======== Dataset excerpts ========

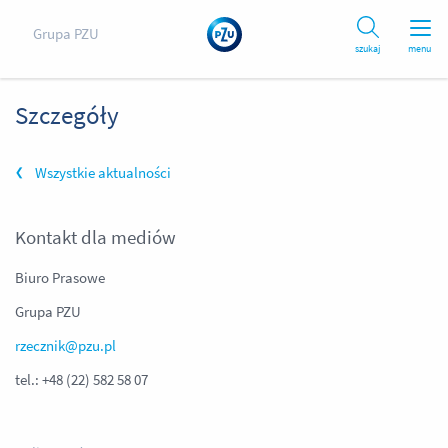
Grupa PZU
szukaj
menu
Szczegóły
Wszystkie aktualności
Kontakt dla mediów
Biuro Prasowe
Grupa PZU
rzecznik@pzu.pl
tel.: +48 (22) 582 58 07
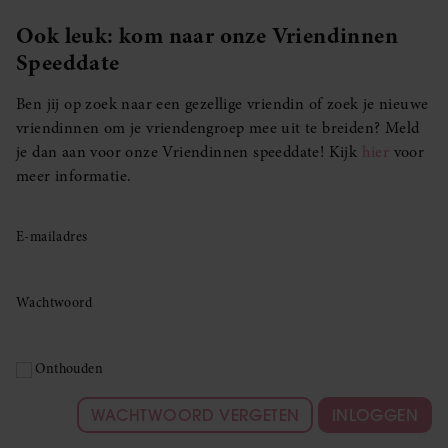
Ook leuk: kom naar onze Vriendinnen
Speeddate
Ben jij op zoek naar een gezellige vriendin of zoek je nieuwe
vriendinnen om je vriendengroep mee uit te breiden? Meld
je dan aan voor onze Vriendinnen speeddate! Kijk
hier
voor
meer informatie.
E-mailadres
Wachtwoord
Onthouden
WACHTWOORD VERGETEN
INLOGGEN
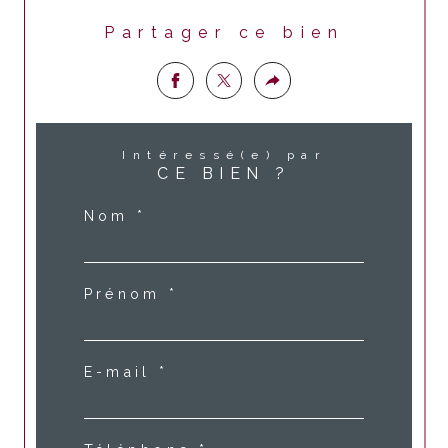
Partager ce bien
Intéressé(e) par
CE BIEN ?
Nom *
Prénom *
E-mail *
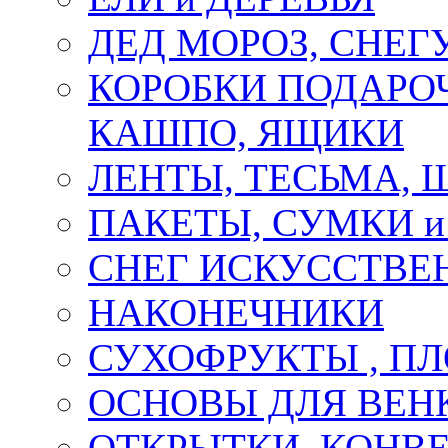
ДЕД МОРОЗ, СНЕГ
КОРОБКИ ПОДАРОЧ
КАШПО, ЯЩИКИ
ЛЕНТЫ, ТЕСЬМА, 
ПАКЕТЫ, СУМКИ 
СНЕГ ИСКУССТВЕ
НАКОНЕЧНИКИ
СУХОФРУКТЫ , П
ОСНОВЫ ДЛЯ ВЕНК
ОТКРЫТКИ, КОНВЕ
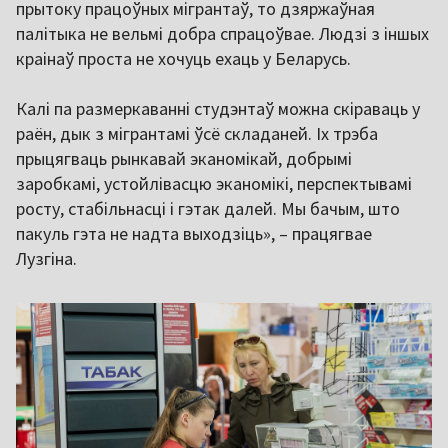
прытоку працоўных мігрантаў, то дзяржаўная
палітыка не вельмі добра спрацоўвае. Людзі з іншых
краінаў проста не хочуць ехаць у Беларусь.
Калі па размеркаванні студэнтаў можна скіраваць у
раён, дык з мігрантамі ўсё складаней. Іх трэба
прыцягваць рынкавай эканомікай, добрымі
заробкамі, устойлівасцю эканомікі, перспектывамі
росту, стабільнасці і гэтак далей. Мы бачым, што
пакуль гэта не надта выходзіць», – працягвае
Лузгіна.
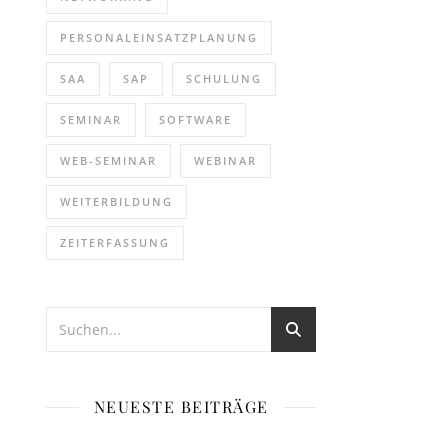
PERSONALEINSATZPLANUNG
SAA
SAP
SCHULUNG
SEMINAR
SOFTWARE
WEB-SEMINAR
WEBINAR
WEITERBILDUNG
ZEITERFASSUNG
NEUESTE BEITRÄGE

========

Work item -
From the first record above to the last, output each one exactly and omit the pictures.

Answer section -
Grupa PZU
szukaj
menu
Szczegóły
Wszystkie aktualności
Kontakt dla mediów
Biuro Prasowe
Grupa PZU
rzecznik@pzu.pl
tel.: +48 (22) 582 58 07
Ook leuk: kom naar onze Vriendinnen
Speeddate
Ben jij op zoek naar een gezellige vriendin of zoek je nieuwe
vriendinnen om je vriendengroep mee uit te breiden? Meld
je dan aan voor onze Vriendinnen speeddate! Kijk
hier
voor
meer informatie.
E-mailadres
Wachtwoord
Onthouden
WACHTWOORD VERGETEN
INLOGGEN
Partager ce bien
Intéressé(e) par
CE BIEN ?
Nom *
Prénom *
E-mail *
ДЕД МОРОЗ, СНЕГ
КОРОБКИ ПОДАРОЧ
КАШПО, ЯЩИКИ
ЛЕНТЫ, ТЕСЬМА, 
ПАКЕТЫ, СУМКИ 
СНЕГ ИСКУССТВЕ
НАКОНЕЧНИКИ
СУХОФРУКТЫ , П
ОСНОВЫ ДЛЯ ВЕНК
ОТКРЫТКИ, КОНВЕ
прытоку працоўных мігрантаў, то дзяржаўная
палітыка не вельмі добра спрацоўвае. Людзі з іншых
краінаў проста не хочуць ехаць у Беларусь.
Калі па размеркаванні студэнтаў можна скіраваць у
раён, дык з мігрантамі ўсё складаней. Іх трэба
прыцягваць рынкавай эканомікай, добрымі
заробкамі, устойлівасцю эканомікі, перспектывамі
росту, стабільнасці і гэтак далей. Мы бачым, што
пакуль гэта не надта выходзіць», – працягвае
Лузгіна.
PERSONALEINSATZPLANUNG
SAA
SAP
SCHULUNG
SEMINAR
SOFTWARE
WEB-SEMINAR
WEBINAR
WEITERBILDUNG
ZEITERFASSUNG
NEUESTE BEITRÄGE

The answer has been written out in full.